- Promotional movie poster for the film
- Directed by: Denys Arcand
- Written by: Brad Fraser (play and screenplay)
- Produced by: Pierre Latour
- Starring: Thomas Gibson; Ruth Marshall; Cameron Bancroft; Mia Kirshner; Joanne Vannicola; Matthew Ferguson; Rick Roberts;
- Cinematography: Paul Sarossy
- Edited by: Alain Baril
- Music by: John McCarthy
- Distributed by: Sony Pictures Classics
- Release date: July 22, 1994 (UK);
- Running time: 100 minutes
- Country: Canada
- Language: English

= Love and Human Remains =

Love and Human Remains is a 1993 Canadian film directed by Denys Arcand and based on Brad Fraser's stage play Unidentified Human Remains and the True Nature of Love. Fraser also wrote the screenplay for the film adaptation. The film version follows the story line of the original play fairly closely: a gay man and his heterosexual, female roommate (who sexually experiments by having sex with a lesbian) try to find love and sexual gratification in Edmonton, as a serial killer is loose in the city.
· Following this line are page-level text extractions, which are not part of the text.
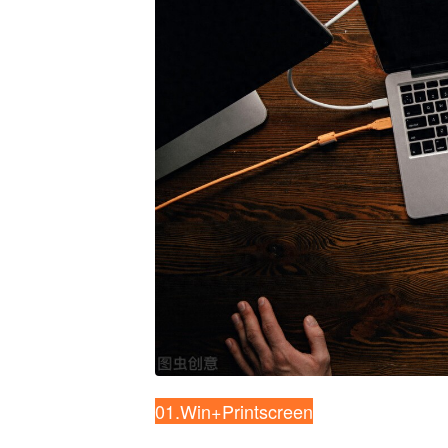
01.Win+Printscreen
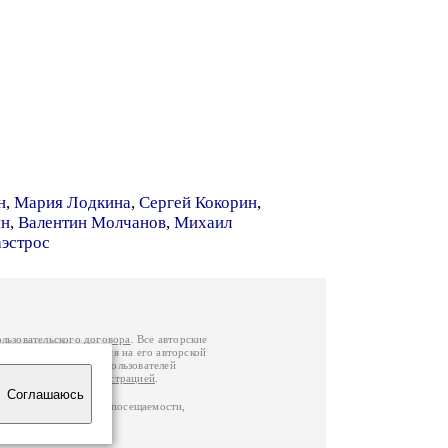
н
,
Мария Лодкина
,
Сергей Кокорин
,
ян
,
Валентин Молчанов
,
Михаил
эстрос
ользовательского договора
. Все авторские
у вы можете обратиться на его авторской
й Федерации
. Данные пользователей
е
и
связаться с администрацией
.
Соглашаюсь
ц по данным счетчика посещаемости,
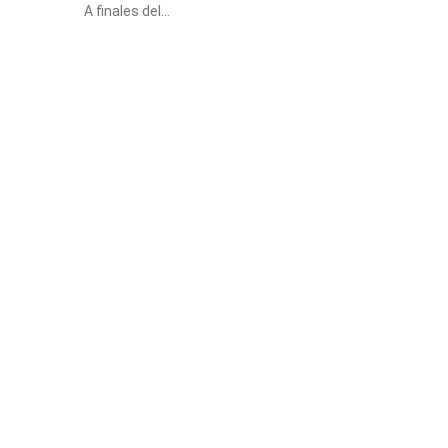
A finales del...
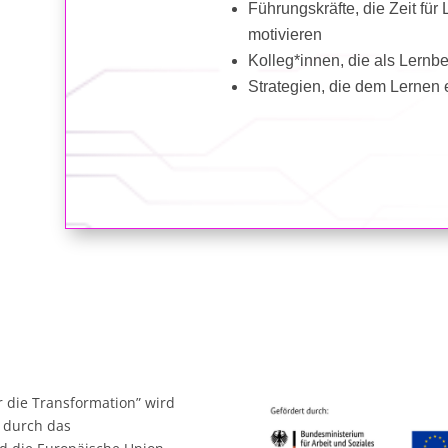
Führungskräfte, die Zeit fü
motivieren
Kolleg*innen, die als Lern
Strategien, die dem Lernen 
ür die Transformation” wird
 durch das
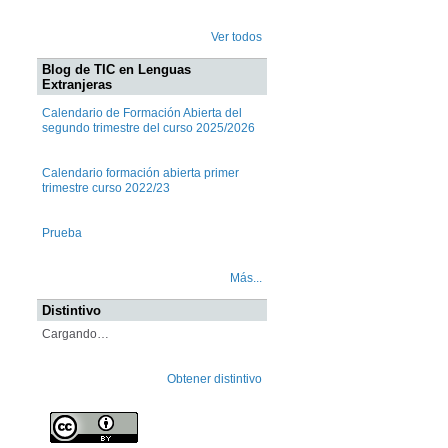
Ver todos
Blog de TIC en Lenguas
Extranjeras
Calendario de Formación Abierta del
segundo trimestre del curso 2025/2026
Calendario formación abierta primer
trimestre curso 2022/23
Prueba
Más...
Distintivo
Cargando…
Obtener distintivo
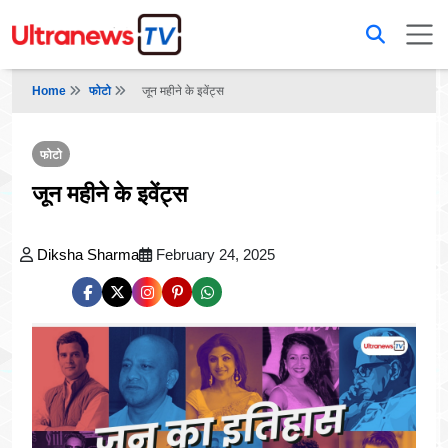
Home
फोटो
जून महीने के इवेंट्स
फोटो
जून महीने के इवेंट्स
Diksha Sharma
February 24, 2025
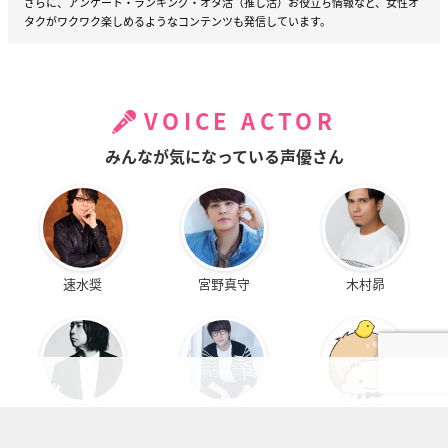
さらに、アンケート・ランキング・オタ活（推し活）お役立ち情報など、女性オ
タクがワクワク楽しめるようなコンテンツも発信しています。
VOICE ACTOR
みんなが気になっている声優さん
速水奨
宮野真守
木村昴
諏訪部順一
花江夏樹
村瀬歩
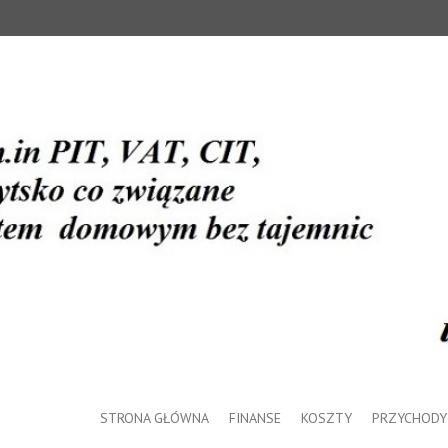
STRONA GŁÓWNA
FINANSE
KOSZTY
PRZYCHODY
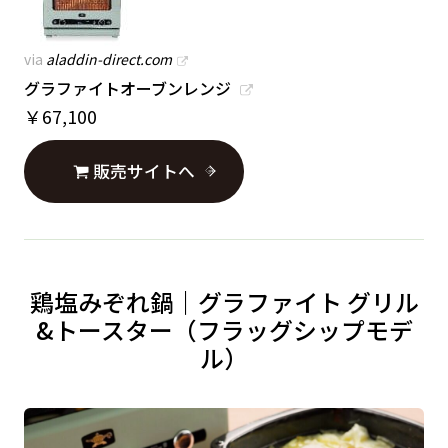
via
aladdin-direct.com
グラファイトオーブンレンジ
￥
67,100
販売サイトへ
鶏塩みぞれ鍋｜グラファイト グリル
&トースター（フラッグシップモデ
ル）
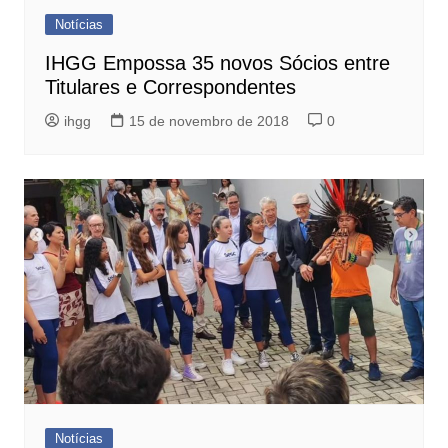
Notícias
IHGG Empossa 35 novos Sócios entre
Titulares e Correspondentes
ihgg
15 de novembro de 2018
0
Notícias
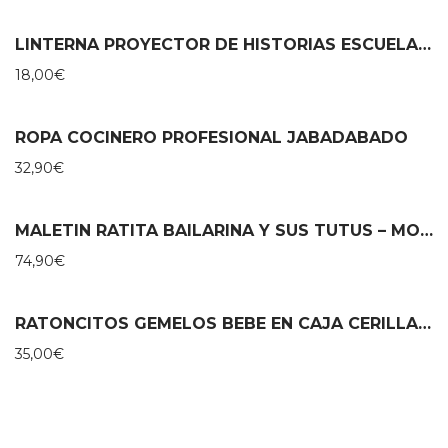
LINTERNA PROYECTOR DE HISTORIAS ESCUELA DE DANZA – MOULIN ROTY
18,00
€
ROPA COCINERO PROFESIONAL JABADABADO
32,90
€
MALETIN RATITA BAILARINA Y SUS TUTUS – MOULIN ROTY
74,90
€
RATONCITOS GEMELOS BEBE EN CAJA CERILLAS – MAILEG
35,00
€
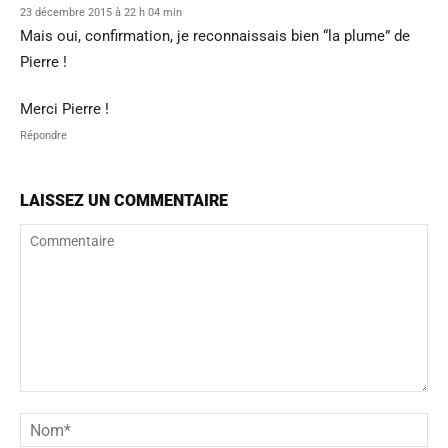
23 décembre 2015 à 22 h 04 min
Mais oui, confirmation, je reconnaissais bien “la plume” de
Pierre !
Merci Pierre !
Répondre
LAISSEZ UN COMMENTAIRE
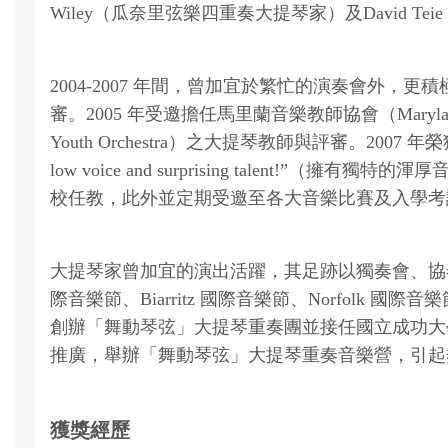
Wiley（瓜奈里弦樂四重奏大提琴家）及David 
2004-2007 年間，曾加宜於繁忙的演奏會外，更積極
審。2005 年受邀擔任馬里蘭音樂教師協會（Maryland 
Youth Orchestra）之大提琴教師與評審。2007 年
low voice and surprising tal
校任教，此外並定期受邀至各大音樂比賽及入學考
大提琴家曾加宜的演出活躍，其足跡以獨奏會、協奏曲
際音樂節、Biarritz 國際音樂節、Norfolk 國際音樂節，師承Ph
創辦「舞動琴弦」大提琴重奏團並接任國立成功大
推廣，舉辦「舞動琴弦」大提琴重奏音樂營，引起
獲獎經歷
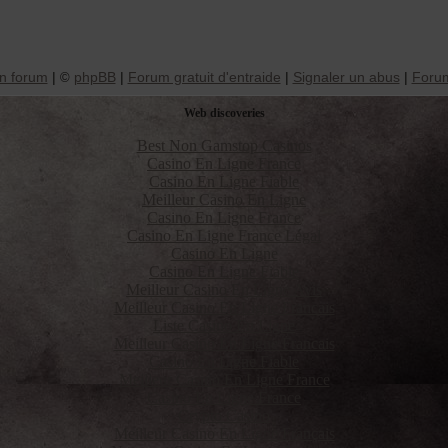
n forum
|
phpBB
|
Forum gratuit d'entraide
|
Signaler un abus
|
Forum
©
Web discoveries
Best Non Gamstop Casinos
Casino En Ligne France
Casino En Ligne Fiable
Meilleur Casino En Ligne
Casino En Ligne France
Casino En Ligne France Légal
Casino En Ligne
Casino En Ligne Fiable
Meilleur Casino En Ligne Avis
Meilleur Casino En Ligne Francais
Liste Casino En Ligne
Meilleur Casino En Ligne Francais
Casino En Ligne Fiable
Meilleur Casino En Ligne France
Casino En Ligne France
Crypto Casino
Meilleur Casino En Ligne Français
While the film was shot on location in Montreal, Quebec, the original stage play and the screenplay are both set in Edmonton, Alberta. There are attempts made in the dialogue, props and background film footage to identify the city as Edmonton, as in David's remark, "Let's order a Rosebowl pizza and discuss your sexual crises" (Rose Bowl Pizza was a well-known restaurant and bar in Edmonton). In another scene, the TV news reporter signs off from "CFR-" and gets cut off by the TV remote control before she can say "-N", the final call letter of Edmonton's CTV affiliate station. Sal's remark, "It's chicken night at Flash", is an allusion to Flashback, a long-gone Edmonton gay bar. There's also repeated use of a Sun newspaper (the Edmonton Sun is one of the city's major daily newspapers, although the city's name is not included in the masthead of the prop paper) and CBC-TV Canadian Football League footage of an Edmonton Eskimos game.

Fraser won a Genie Award for his adapted screenplay, while stars Mia Kirshner, Joanne Vannicola and Matthew Ferguson received acting nominations.

In 2011, it was finally released on Region 1 DVD from Sony Pictures Classic's MOD service. It is also available in the UK on a Region 0 ("region-free") PAL DVD issued by Arrow Films.

==Reception==
On the review aggregator website Rotten Tomatoes, 73% of 15 critics' reviews are positive.